I am not sure if this was just a temporary thing for a picture advertising Nike or if it was really advertising something to encourage others to get one or make one like it but whether the fish were in this temporarily or not, this tank is terrible!!!! (although it is creative i must say.) Here it is:










And the fact that one goldfish would eventually outgrow even a 30 gallon sure doesn't help with the fact that there are THREE in this small thing!!!!!!!!


----------



## MrVampire181 (May 12, 2009)

Heck I'd buy it...if it was like 20 gallons bigger!


----------



## Luimeril (Dec 29, 2010)

it's kinda cute, but NOT for goldies. x-X i don't even see a filter!


----------



## Sweeda88 (Dec 6, 2010)

I feel bad even having my goldie in a 5 gallon (got her before I knew their space needs).
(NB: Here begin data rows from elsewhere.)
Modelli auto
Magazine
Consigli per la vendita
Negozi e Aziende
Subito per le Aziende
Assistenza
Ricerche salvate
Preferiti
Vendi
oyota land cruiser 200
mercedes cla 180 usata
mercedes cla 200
I would NEVER put even 1 in something so small!


----------



## Crazykat (Nov 23, 2010)

I can imagine the advertising message for this... "It's like treading on water...but with the water INSIDE YOUR SHOES. And also there are fish. INSIDE YOUR SHOES. Nike. Just do it!. "*Cut*


----------



## Jayy (Dec 23, 2009)

WOW! Thats not something you see everyday. It's not a good idea thou, because it's too small for fish. I really hope this is just a idea and not for real.


----------



## bettamaniac (Jan 6, 2011)

dont fish normally grow to suit the size of the aquarium if this is true wouldnt that mean one goldfish could survive in a well filtered 10 maybe even 5 gallon tank and not outgrow it


----------



## Sweeda88 (Dec 6, 2010)

No. It means their insides will outgrow their bodies and basically cause so much internal pressure that they die.


----------



## bettamaniac (Jan 6, 2011)

so they need bigger aquariums to grow in or their own bodies will end up killing itself


----------



## Sweeda88 (Dec 6, 2010)

Exactly. Their insides will outgrow their bodies.


----------



## DazzleKitty (Nov 9, 2010)

Sweeda88 said:


> Exactly. Their insides will outgrow their bodies.
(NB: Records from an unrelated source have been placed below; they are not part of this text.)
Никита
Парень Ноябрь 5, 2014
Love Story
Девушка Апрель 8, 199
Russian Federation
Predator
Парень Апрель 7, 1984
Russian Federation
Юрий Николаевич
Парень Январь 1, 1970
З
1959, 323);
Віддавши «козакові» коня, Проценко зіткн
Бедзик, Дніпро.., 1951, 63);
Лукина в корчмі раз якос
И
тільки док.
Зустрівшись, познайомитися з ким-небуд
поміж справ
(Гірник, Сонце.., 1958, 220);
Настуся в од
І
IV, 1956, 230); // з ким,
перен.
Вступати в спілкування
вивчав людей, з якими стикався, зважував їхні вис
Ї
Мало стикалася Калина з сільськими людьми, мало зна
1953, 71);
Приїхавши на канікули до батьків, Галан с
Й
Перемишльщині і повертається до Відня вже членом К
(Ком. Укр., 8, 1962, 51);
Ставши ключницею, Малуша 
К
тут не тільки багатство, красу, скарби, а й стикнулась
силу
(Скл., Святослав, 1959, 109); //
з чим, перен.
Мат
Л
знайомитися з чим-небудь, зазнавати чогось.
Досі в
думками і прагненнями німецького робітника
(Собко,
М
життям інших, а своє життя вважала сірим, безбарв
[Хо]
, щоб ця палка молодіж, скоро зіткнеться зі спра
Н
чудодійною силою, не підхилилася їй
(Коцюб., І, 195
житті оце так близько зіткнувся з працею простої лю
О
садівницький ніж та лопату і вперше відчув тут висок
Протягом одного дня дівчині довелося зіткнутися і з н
I didn't know that happened to goldfish. Very interesting and very sad for those it happens to.


----------



## Jinx (Feb 3, 2011)

It's a very creative tank, but it's not big enough for a fish I'd say. If it was much bigger than I'd consider buying it because it's very unusual and I like to have things that aren't ordinary.


----------



## tsoto80 (Nov 26, 2010)

I bet it is just for advertisement. Nike is a big coorperation and if they did anything inhumane PETA would be all over their butt. What did the caption or article say about it? Is there a link?


----------



## Jinx (Feb 3, 2011)

tsoto80 said:


> I bet it is just for advertisement. Nike is a big coorperation and if they did anything inhumane PETA would be all over their butt. What did the caption or article say about it? Is there a link?


PETA is retarded. They just annoy people until they listen to them. Did anyone here know that they kill 85% of the animals they rescue compared to the very close rescue near their headquarters? The rescue that's near them found 75% of the animals they rescued loving homes. I know this because I wrote an article about them and needed the facts.


----------



## Sweeda88 (Dec 6, 2010)

I know, Jinx. I read an article like that about them. I hate PETA now. I'd rather support an organization that actually CARES about animals, not advertising.


----------



## bettamaniac (Jan 6, 2011)

The PETA might do something about it. The shoe was designed in Japan and I think the PETA is also in Japan but I dont know.


----------



## ChicagoPete (Dec 27, 2010)

Do they come in a size 12 mens.... jk.... I whould never buy something so obvously unnatural for a animal to live in.


----------



## Pekemom (Jan 27, 2011)

That's cruel. There's no depth to it, and no room to swim, even at their sizes now...


----------